[WORK REQUIRED] One exact copy of the listing is needed. It should contain no pictures.

[EXERCISE INPUT]
-.-.-
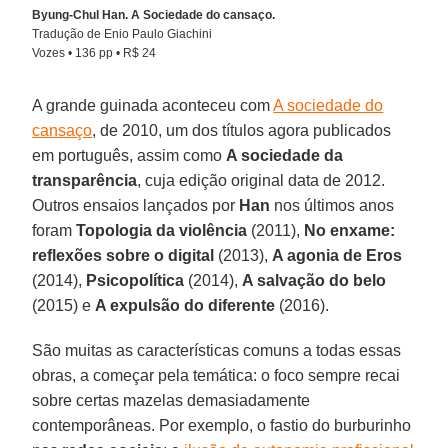
Byung-Chul Han. A Sociedade do cansaço.
Tradução de Enio Paulo Giachini
Vozes • 136 pp • R$ 24
A grande guinada aconteceu com
A sociedade do
cansaço
, de 2010, um dos títulos agora publicados
em português, assim como
A sociedade da
transparência
, cuja edição original data de 2012.
Outros ensaios lançados por
Han
nos últimos anos
foram
Topologia da violência
(2011),
No enxame:
reflexões sobre o digital
(2013),
A agonia de Eros
(2014),
Psicopolítica
(2014),
A salvação do belo
(2015) e
A expulsão do diferente
(2016).
São muitas as características comuns a todas essas
obras, a começar pela temática: o foco sempre recai
sobre certas mazelas demasiadamente
contemporâneas. Por exemplo, o fastio do burburinho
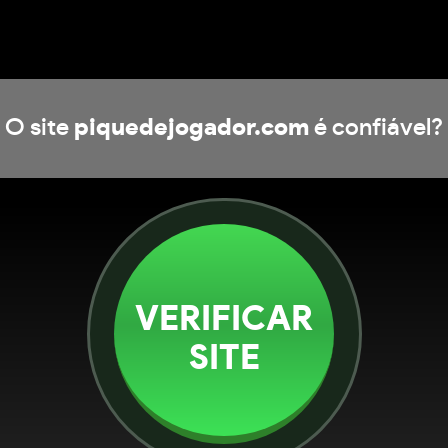
O site
piquedejogador.com
é confiável?
VERIFICAR
SITE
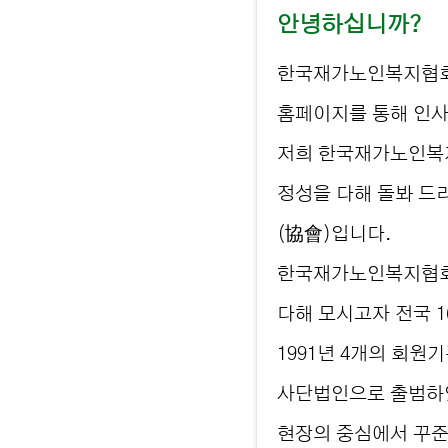
안녕하십니까?
한국재가노인복지협회 
홈페이지를 통해 인사
저희 한국재가노인복
정성을 다해 돌봐 드
(協會)입니다.
한국재가노인복지협회
다해 모시고자 전국 
1991년 4개의 회원
사단법인으로 출범하였
현장의 중심에서 꾸준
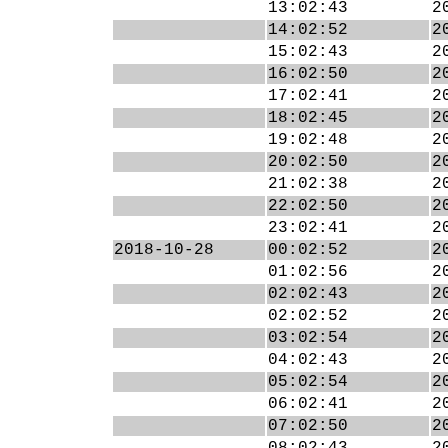
13:02:43
2
14:02:52
2
15:02:43
2
16:02:50
2
17:02:41
2
18:02:45
2
19:02:48
2
20:02:50
2
21:02:38
2
22:02:50
2
23:02:41
2
2018-10-28
00:02:52
2
01:02:56
2
02:02:43
2
02:02:52
2
03:02:54
2
04:02:43
2
05:02:54
2
06:02:41
2
07:02:50
2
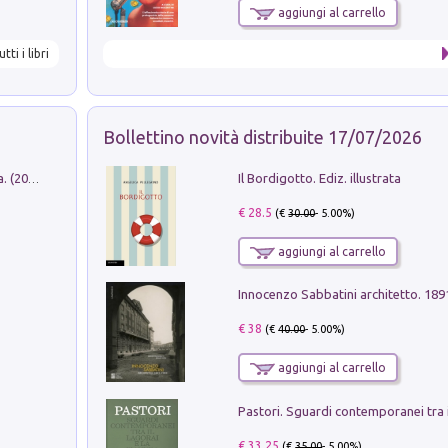
aggiungi al carrello
utti i libri
Bollettino novità distribuite 17/07/2026
Il Bordigotto. Ediz. illustrata
Dromos. Libro periodico di architettura. (2026). Vol. 15: Post-model
€ 28.5
(€
30.00
- 5.00%)
aggiungi al carrello
Innocenzo Sabbatini architetto. 18
€ 38
(€
40.00
- 5.00%)
aggiungi al carrello
€ 33.25
(€
35.00
- 5.00%)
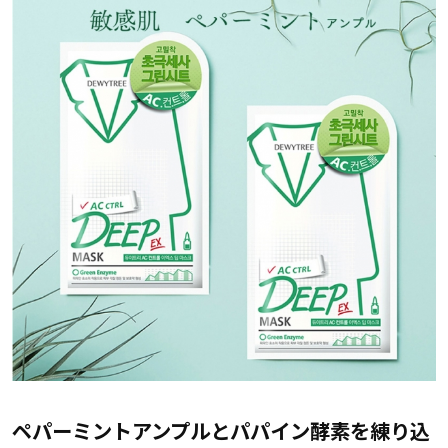
ペパーミントアンプルとパパイン酵素を練り込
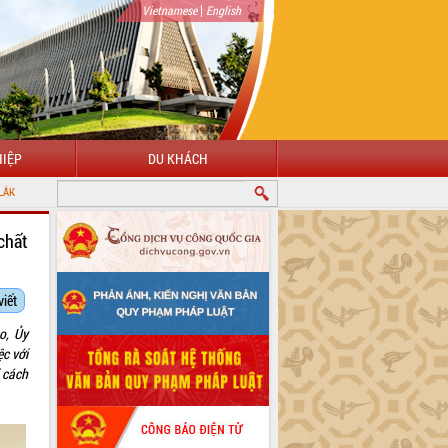
|
Vietnamese
English
IỆP
DU KHÁCH
chất
viết
o, Ủy
ệc với
 cách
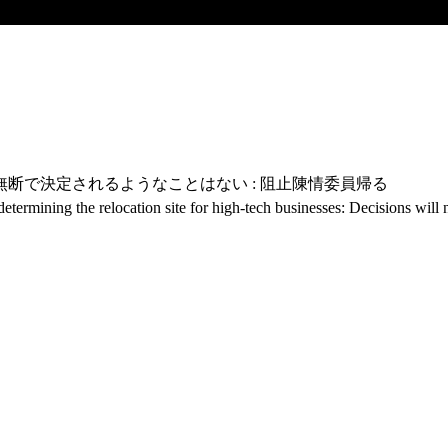
無断で決定されるようなことはない : 阻止陳情委員帰る
 determining the relocation site for high-tech businesses: Decisions wi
-.-.-
[RESPONSE BELOW]
Byung-Chul Han. A Sociedade do cansaço.
Tradução de Enio Paulo Giachini
Vozes • 136 pp • R$ 24
A grande guinada aconteceu com
A sociedade do
cansaço
, de 2010, um dos títulos agora publicados
em português, assim como
A sociedade da
transparência
, cuja edição original data de 2012.
Outros ensaios lançados por
Han
nos últimos anos
foram
Topologia da violência
(2011),
No enxame:
reflexões sobre o digital
(2013),
A agonia de Eros
(2014),
Psicopolítica
(2014),
A salvação do belo
(2015) e
A expulsão do diferente
(2016).
São muitas as características comuns a todas essas
obras, a começar pela temática: o foco sempre recai
sobre certas mazelas demasiadamente
contemporâneas. Por exemplo, o fastio do burburinho
O site
piquedejogador.com
é confiável?
VERIFICAR
SITE
안녕하십니까?
한국재가노인복지협회 
홈페이지를 통해 인사
저희 한국재가노인복
정성을 다해 돌봐 드
(協會)입니다.
한국재가노인복지협회
다해 모시고자 전국 
1991년 4개의 회원
사단법인으로 출범하였
현장의 중심에서 꾸준
13:02:43
2
14:02:52
2
15:02:43
2
16:02:50
2
17:02:41
2
18:02:45
2
19:02:48
2
20:02:50
2
21:02:38
2
22:02:50
2
23:02:41
2
2018-10-28
00:02:52
2
01:02:56
2
02:02:43
2
02:02:52
2
03:02:54
2
04:02:43
2
05:02:54
2
06:02:41
2
07:02:50
2
aggiungi al carrello
utti i libri
Bollettino novità distribuite 17/07/2026
Il Bordigotto. Ediz. illustrata
Dromos. Libro periodico di architettura. (2026). Vol. 15: Post-model
€ 28.5
(€
30.00
- 5.00%)
aggiungi al carrello
Innocenzo Sabbatini architetto. 18
€ 38
(€
40.00
- 5.00%)
aggiungi al carrello
€ 33.25
(€
35.00
- 5.00%)
ペパーミントアンプルとパパイン酵素を練り込
|
Vietnamese
English
IỆP
DU KHÁCH
chất
viết
o, Ủy
ệc với
 cách
無断で決定されるようなことはない : 阻止陳情委員帰る
 determining the relocation site for high-tech businesses: Decisions wi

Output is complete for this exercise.